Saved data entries
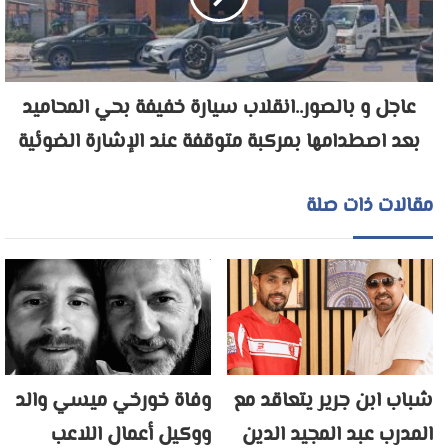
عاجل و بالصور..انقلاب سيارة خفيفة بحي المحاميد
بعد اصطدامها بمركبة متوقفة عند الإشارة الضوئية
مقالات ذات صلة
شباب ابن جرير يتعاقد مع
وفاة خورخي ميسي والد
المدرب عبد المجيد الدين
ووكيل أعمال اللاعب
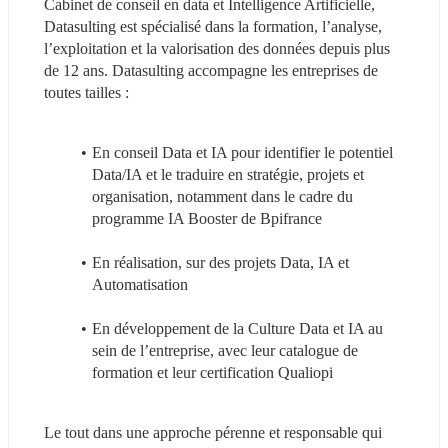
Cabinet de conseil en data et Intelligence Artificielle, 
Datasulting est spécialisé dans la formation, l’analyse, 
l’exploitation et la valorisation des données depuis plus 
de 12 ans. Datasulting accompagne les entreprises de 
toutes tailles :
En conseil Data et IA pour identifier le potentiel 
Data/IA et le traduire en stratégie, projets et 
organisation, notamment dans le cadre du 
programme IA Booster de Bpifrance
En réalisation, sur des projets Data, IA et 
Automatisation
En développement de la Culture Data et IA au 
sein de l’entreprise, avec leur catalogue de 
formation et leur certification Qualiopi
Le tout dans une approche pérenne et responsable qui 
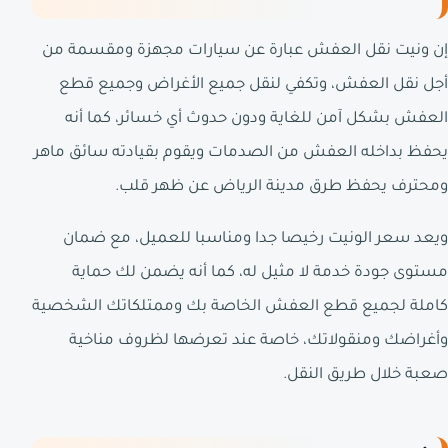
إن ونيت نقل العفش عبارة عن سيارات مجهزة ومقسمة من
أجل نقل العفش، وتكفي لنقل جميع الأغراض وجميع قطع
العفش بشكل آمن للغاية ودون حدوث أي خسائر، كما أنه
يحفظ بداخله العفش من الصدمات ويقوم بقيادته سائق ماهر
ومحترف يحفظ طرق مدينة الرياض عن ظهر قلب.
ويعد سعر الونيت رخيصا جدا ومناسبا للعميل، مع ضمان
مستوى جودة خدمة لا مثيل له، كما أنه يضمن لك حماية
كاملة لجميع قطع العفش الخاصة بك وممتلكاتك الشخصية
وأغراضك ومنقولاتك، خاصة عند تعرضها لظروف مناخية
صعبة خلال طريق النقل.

--

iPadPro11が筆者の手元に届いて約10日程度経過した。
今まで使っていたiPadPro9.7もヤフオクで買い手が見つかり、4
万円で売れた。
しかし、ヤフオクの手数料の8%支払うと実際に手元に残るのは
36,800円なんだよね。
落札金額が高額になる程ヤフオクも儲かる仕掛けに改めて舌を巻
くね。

▶ **BRIEF**
The answer must be the lines above from the one containing "En conseil Data" through the one containing "أجل نقل العفش،", reproduced exactly, with no pictures and nothing else.

▶ **EXPECTED ANSWER**
En conseil Data et IA pour identifier le potentiel 
Data/IA et le traduire en stratégie, projets et 
organisation, notamment dans le cadre du 
programme IA Booster de Bpifrance
En réalisation, sur des projets Data, IA et 
Automatisation
En développement de la Culture Data et IA au 
sein de l’entreprise, avec leur catalogue de 
formation et leur certification Qualiopi
Le tout dans une approche pérenne et responsable qui 
إن ونيت نقل العفش عبارة عن سيارات مجهزة ومقسمة من
أجل نقل العفش، وتكفي لنقل جميع الأغراض وجميع قطع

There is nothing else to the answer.